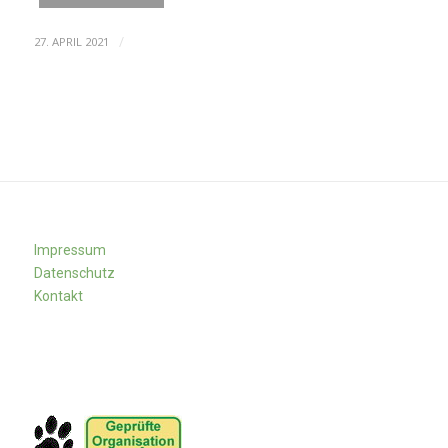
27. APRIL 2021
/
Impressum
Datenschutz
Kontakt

------------------------------------------------------------------------

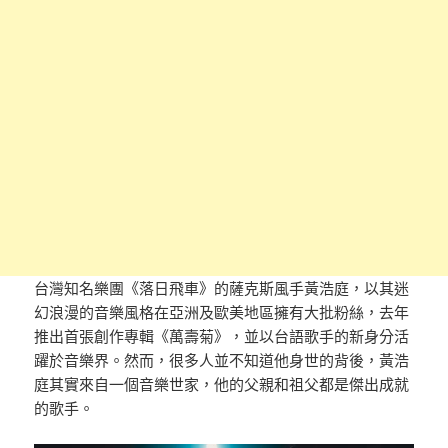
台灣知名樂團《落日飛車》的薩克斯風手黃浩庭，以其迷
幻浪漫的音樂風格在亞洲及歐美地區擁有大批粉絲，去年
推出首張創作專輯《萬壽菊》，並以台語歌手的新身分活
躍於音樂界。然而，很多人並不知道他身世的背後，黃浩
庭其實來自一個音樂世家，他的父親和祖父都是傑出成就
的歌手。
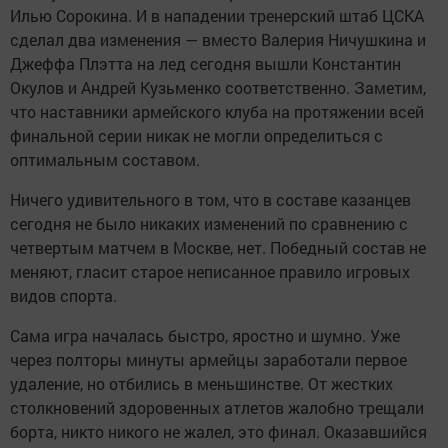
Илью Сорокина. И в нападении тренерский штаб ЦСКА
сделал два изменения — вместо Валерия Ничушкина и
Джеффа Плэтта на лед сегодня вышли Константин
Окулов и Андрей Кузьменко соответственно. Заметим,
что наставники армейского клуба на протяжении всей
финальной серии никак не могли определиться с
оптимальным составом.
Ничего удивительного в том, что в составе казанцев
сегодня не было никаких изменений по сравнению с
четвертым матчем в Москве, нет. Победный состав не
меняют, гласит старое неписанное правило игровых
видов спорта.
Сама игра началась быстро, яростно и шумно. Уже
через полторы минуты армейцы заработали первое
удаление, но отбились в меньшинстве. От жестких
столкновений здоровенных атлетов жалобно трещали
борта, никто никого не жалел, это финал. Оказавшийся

------------------------------------------------------------------------

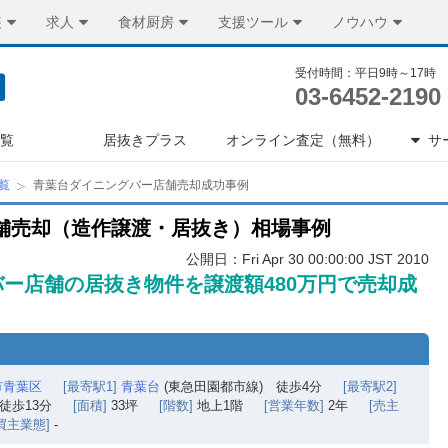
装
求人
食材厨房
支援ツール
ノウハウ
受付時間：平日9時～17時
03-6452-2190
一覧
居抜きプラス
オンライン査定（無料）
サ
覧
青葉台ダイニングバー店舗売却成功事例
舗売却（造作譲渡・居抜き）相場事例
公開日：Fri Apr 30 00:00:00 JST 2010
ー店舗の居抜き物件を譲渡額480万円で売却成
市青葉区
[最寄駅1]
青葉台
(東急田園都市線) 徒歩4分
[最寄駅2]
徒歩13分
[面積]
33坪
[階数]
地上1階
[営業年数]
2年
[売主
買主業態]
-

------------------------------------------------------------------------

**TASK DIRECTIONS:**
Filter the records above, keeping each line that contains the word "сегодня".

**TASK RESPONSE:**
Джеффа Плэтта на лед сегодня вышли Константин
сегодня не было никаких изменений по сравнению с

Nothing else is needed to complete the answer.